**Data for processing**
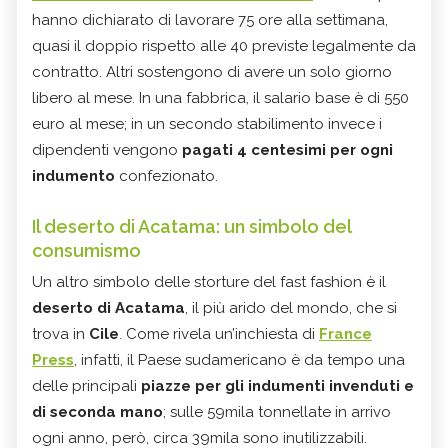
hanno dichiarato di lavorare 75 ore alla settimana,
quasi il doppio rispetto alle 40 previste legalmente da
contratto. Altri sostengono di avere un solo giorno
libero al mese. In una fabbrica, il salario base è di 550
euro al mese; in un secondo stabilimento invece i
dipendenti vengono
pagati 4 centesimi per ogni
indumento
confezionato.
Il deserto di Acatama: un simbolo del
consumismo
Un altro simbolo delle storture del fast fashion è il
deserto di Acatama
, il più arido del mondo, che si
trova in
Cile
. Come rivela un’inchiesta di
France
Press
, infatti, il Paese sudamericano è da tempo una
delle principali
piazze per gli indumenti invenduti e
di seconda mano
; sulle 59mila tonnellate in arrivo
ogni anno, però, circa 39mila sono inutilizzabili.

**Exercise brief**
Every line above is to be returned exactly, with its pictures removed.

**Response to the task**
hanno dichiarato di lavorare 75 ore alla settimana,
quasi il doppio rispetto alle 40 previste legalmente da
contratto. Altri sostengono di avere un solo giorno
libero al mese. In una fabbrica, il salario base è di 550
euro al mese; in un secondo stabilimento invece i
dipendenti vengono
pagati 4 centesimi per ogni
indumento
confezionato.
Il deserto di Acatama: un simbolo del
consumismo
Un altro simbolo delle storture del fast fashion è il
deserto di Acatama
, il più arido del mondo, che si
trova in
Cile
. Come rivela un’inchiesta di
France
Press
, infatti, il Paese sudamericano è da tempo una
delle principali
piazze per gli indumenti invenduti e
di seconda mano
; sulle 59mila tonnellate in arrivo
ogni anno, però, circa 39mila sono inutilizzabili.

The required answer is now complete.